▸ **Problem to work on**
In the material below, the lines to repeat exactly run from the one containing "Can you find" to the very last line, both included.
● ● ●
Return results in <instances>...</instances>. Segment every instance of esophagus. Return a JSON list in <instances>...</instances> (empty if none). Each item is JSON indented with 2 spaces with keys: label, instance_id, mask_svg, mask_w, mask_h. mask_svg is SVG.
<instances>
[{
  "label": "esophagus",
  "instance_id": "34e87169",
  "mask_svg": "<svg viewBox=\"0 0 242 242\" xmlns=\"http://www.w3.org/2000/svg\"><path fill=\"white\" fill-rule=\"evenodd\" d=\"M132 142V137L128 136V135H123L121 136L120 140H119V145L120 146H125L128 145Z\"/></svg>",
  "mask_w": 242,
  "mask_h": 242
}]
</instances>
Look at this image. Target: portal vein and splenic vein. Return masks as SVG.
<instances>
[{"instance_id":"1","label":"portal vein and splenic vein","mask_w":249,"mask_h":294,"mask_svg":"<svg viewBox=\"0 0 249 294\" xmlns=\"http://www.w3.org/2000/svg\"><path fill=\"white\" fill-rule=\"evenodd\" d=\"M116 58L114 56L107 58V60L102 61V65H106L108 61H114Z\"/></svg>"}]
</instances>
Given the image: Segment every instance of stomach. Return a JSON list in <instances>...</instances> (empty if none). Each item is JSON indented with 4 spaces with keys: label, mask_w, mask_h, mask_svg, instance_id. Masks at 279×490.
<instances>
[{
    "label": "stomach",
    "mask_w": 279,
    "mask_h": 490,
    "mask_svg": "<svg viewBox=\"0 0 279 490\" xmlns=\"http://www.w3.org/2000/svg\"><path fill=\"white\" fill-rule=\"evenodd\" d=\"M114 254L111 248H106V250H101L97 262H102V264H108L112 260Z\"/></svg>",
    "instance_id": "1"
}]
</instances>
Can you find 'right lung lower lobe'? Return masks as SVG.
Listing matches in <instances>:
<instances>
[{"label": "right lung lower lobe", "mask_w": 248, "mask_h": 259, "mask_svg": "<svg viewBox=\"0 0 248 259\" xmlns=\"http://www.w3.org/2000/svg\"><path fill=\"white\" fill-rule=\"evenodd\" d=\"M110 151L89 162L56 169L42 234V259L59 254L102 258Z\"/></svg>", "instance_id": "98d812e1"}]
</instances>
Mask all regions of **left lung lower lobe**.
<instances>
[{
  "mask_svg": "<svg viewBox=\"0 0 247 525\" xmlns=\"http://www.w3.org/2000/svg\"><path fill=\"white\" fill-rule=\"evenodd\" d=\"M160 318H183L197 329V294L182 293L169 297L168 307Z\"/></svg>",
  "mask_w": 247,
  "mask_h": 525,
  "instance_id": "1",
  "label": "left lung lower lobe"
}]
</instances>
● ● ●
▸ **Answer to the exercise**
Can you find 'right lung lower lobe'? Return masks as SVG.
Listing matches in <instances>:
<instances>
[{"label": "right lung lower lobe", "mask_w": 248, "mask_h": 259, "mask_svg": "<svg viewBox=\"0 0 248 259\" xmlns=\"http://www.w3.org/2000/svg\"><path fill=\"white\" fill-rule=\"evenodd\" d=\"M110 151L89 162L56 169L42 234V259L59 254L102 258Z\"/></svg>", "instance_id": "98d812e1"}]
</instances>
Mask all regions of **left lung lower lobe**.
<instances>
[{
  "mask_svg": "<svg viewBox=\"0 0 247 525\" xmlns=\"http://www.w3.org/2000/svg\"><path fill=\"white\" fill-rule=\"evenodd\" d=\"M160 318H183L197 329V294L182 293L169 297L168 307Z\"/></svg>",
  "mask_w": 247,
  "mask_h": 525,
  "instance_id": "1",
  "label": "left lung lower lobe"
}]
</instances>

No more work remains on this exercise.